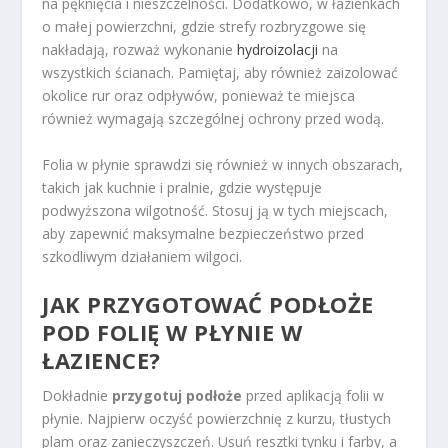
na pęknięcia i nieszczelności. Dodatkowo, w łazienkach
o małej powierzchni, gdzie strefy rozbryzgowe się
nakładają, rozważ wykonanie
hydroizolacji
na
wszystkich ścianach. Pamiętaj, aby również zaizolować
okolice rur oraz odpływów, ponieważ te miejsca
również wymagają szczególnej ochrony przed wodą.
Folia w płynie sprawdzi się również w innych obszarach,
takich jak kuchnie i pralnie, gdzie występuje
podwyższona wilgotność. Stosuj ją w tych miejscach,
aby zapewnić maksymalne bezpieczeństwo przed
szkodliwym działaniem wilgoci.
JAK PRZYGOTOWAĆ PODŁOŻE
POD FOLIĘ W PŁYNIE W
ŁAZIENCE?
Dokładnie
przygotuj podłoże
przed aplikacją folii w
płynie. Najpierw oczyść powierzchnię z kurzu, tłustych
plam oraz zanieczyszczeń. Usuń resztki tynku i farby, a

___

When you output the entries, keep each line exactly as it is and leave out any pictures.

### Answer box
na pęknięcia i nieszczelności. Dodatkowo, w łazienkach
o małej powierzchni, gdzie strefy rozbryzgowe się
nakładają, rozważ wykonanie
hydroizolacji
na
wszystkich ścianach. Pamiętaj, aby również zaizolować
okolice rur oraz odpływów, ponieważ te miejsca
również wymagają szczególnej ochrony przed wodą.
Folia w płynie sprawdzi się również w innych obszarach,
takich jak kuchnie i pralnie, gdzie występuje
podwyższona wilgotność. Stosuj ją w tych miejscach,
aby zapewnić maksymalne bezpieczeństwo przed
szkodliwym działaniem wilgoci.
JAK PRZYGOTOWAĆ PODŁOŻE
POD FOLIĘ W PŁYNIE W
ŁAZIENCE?
Dokładnie
przygotuj podłoże
przed aplikacją folii w
płynie. Najpierw oczyść powierzchnię z kurzu, tłustych
plam oraz zanieczyszczeń. Usuń resztki tynku i farby, a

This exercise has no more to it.